- Task brief: What you return must be the full listing, word for word, with no images in it.

_ _ _ _ _ _ _

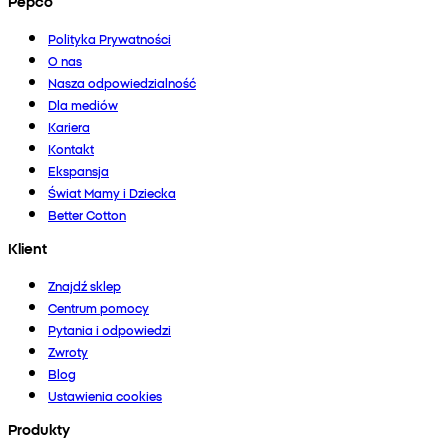
Pepco
Polityka Prywatności
O nas
Nasza odpowiedzialność
Dla mediów
Kariera
Kontakt
Ekspansja
Świat Mamy i Dziecka
Better Cotton
Klient
Znajdź sklep
Centrum pomocy
Pytania i odpowiedzi
Zwroty
Blog
Ustawienia cookies
Produkty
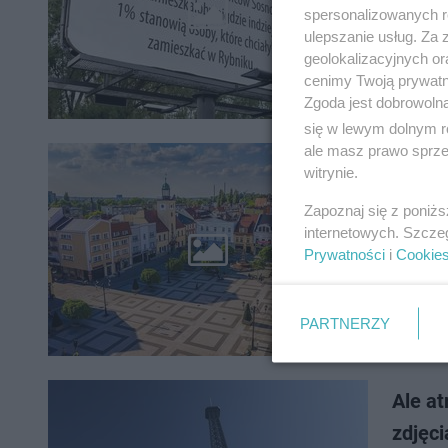
Sosnowie
spersonalizowanych re
mieszkań
ulepszanie usług. Za
najnowsz
geolokalizacyjnych or
cenimy Twoją prywatno
Zgoda jest dobrowoln
się w lewym dolnym r
ale masz prawo sprzec
witrynie.
Rybni
Zapoznaj się z poniż
Urząd Mi
internetowych. Szcze
odwrót. 
Prywatności
i
Cookie
zapobiec
PARTNERZY
Ale at
zdjęci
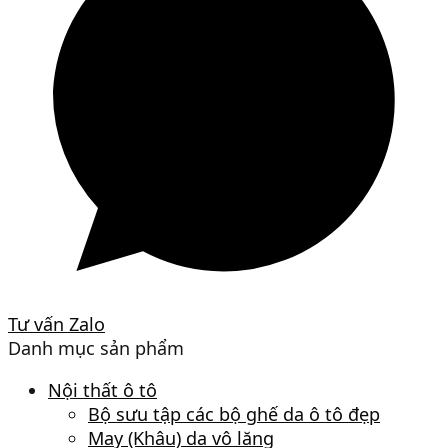
Tư vấn Zalo
Danh mục sản phẩm
Nội thất ô tô
Bộ sưu tập các bộ ghế da ô tô đẹp
May (Khâu) da vô lăng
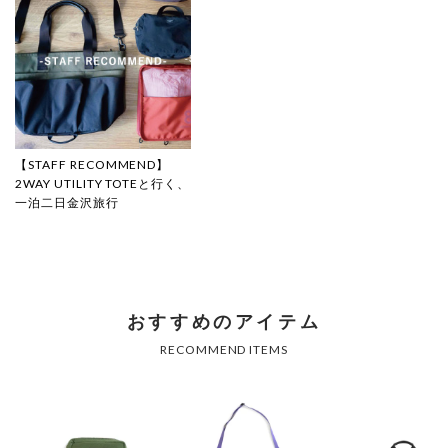
【STAFF RECOMMEND】
2WAY UTILITY TOTEと行く、
一泊二日金沢旅行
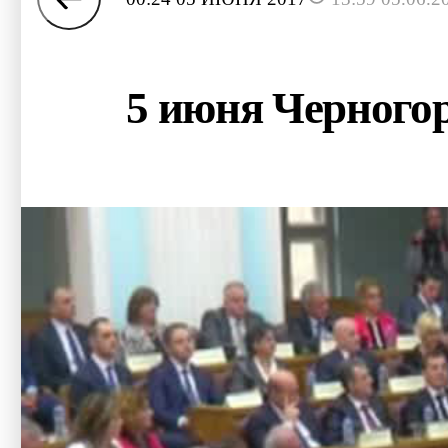
5 июня Черного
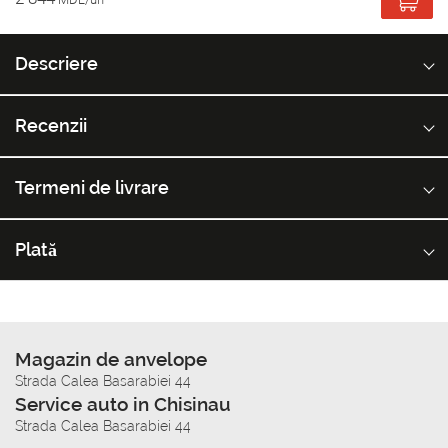
Descriere
Recenzii
Termeni de livrare
Plată
Magazin de anvelope
Strada Calea Basarabiei 44
Service auto in Chisinau
Strada Calea Basarabiei 44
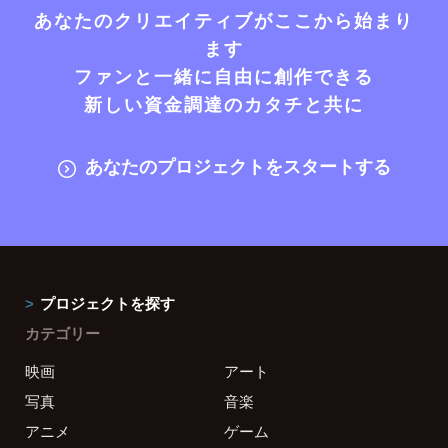
あなたのクリエイティブがここから始まり
ます
ファンと一緒に自由に創作できる
新しい資金調達のカタチと共に
あなたのプロジェクトをスタートする
プロジェクトを探す
カテゴリー
映画
アート
写真
音楽
アニメ
ゲーム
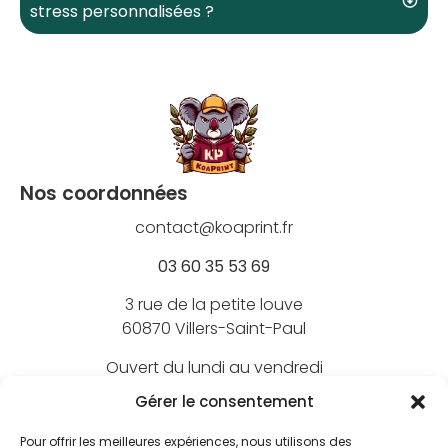
stress personnalisées ?
Nos coordonnées
contact@koaprint.fr
03 60 35 53 69
3 rue de la petite louve
60870 Villers-Saint-Paul
Ouvert du lundi au vendredi
de 9h à 18h
Gérer le consentement
Pour offrir les meilleures expériences, nous utilisons des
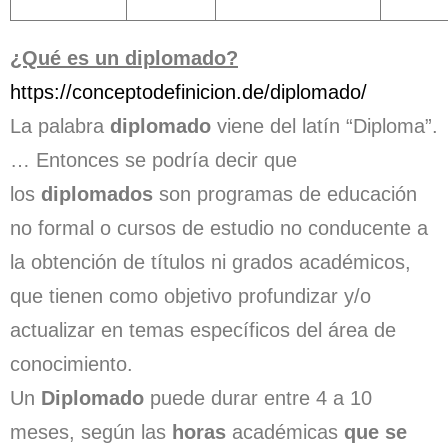
¿Qué es un diplomado?
https://conceptodefinicion.de/diplomado/
La palabra
diplomado
viene del latín “Diploma”.
… Entonces se podría decir que
los
diplomados
son programas de educación
no formal o cursos de estudio no conducente a
la obtención de títulos ni grados académicos,
que tienen como objetivo profundizar y/o
actualizar en temas específicos del área de
conocimiento.
Un
Diplomado
puede durar entre 4 a 10
meses, según las
horas
académicas
que se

_ _ _ _ _ _ _

- Response box:
Pepco
Polityka Prywatności
O nas
Nasza odpowiedzialność
Dla mediów
Kariera
Kontakt
Ekspansja
Świat Mamy i Dziecka
Better Cotton
Klient
Znajdź sklep
Centrum pomocy
Pytania i odpowiedzi
Zwroty
Blog
Ustawienia cookies
Produkty
Sosnowie
spersonalizowanych re
mieszkań
ulepszanie usług. Za
najnowsz
geolokalizacyjnych or
cenimy Twoją prywatno
Zgoda jest dobrowoln
się w lewym dolnym r
ale masz prawo sprzec
witrynie.
Rybni
Zapoznaj się z poniż
Urząd Mi
internetowych. Szcze
odwrót. 
Prywatności
i
Cookie
zapobiec
PARTNERZY
Ale at
zdjęci
Tư vấn Zalo
Danh mục sản phẩm
Nội thất ô tô
Bộ sưu tập các bộ ghế da ô tô đẹp
May (Khâu) da vô lăng
【STAFF RECOMMEND】
2WAY UTILITY TOTEと行く、
一泊二日金沢旅行
5 июня Черного
Descriere
Recenzii
Termeni de livrare
Plată
Magazin de anvelope
Strada Calea Basarabiei 44
Service auto in Chisinau
Strada Calea Basarabiei 44
あなたのクリエイティブがここから始まり
ます
ファンと一緒に自由に創作できる
新しい資金調達のカタチと共に
あなたのプロジェクトをスタートする
プロジェクトを探す
カテゴリー
映画
アート
写真
音楽
アニメ
ゲーム
stress personnalisées ?
Nos coordonnées
contact@koaprint.fr
03 60 35 53 69
3 rue de la petite louve
60870 Villers-Saint-Paul
Ouvert du lundi au vendredi
de 9h à 18h
Gérer le consentement
Pour offrir les meilleures expériences, nous utilisons des
¿Qué es un diplomado?
https://conceptodefinicion.de/diplomado/
La palabra
diplomado
viene del latín “Diploma”.
… Entonces se podría decir que
los
diplomados
son programas de educación
no formal o cursos de estudio no conducente a
la obtención de títulos ni grados académicos,
que tienen como objetivo profundizar y/o
actualizar en temas específicos del área de
conocimiento.
Un
Diplomado
puede durar entre 4 a 10
meses, según las
horas
académicas
que se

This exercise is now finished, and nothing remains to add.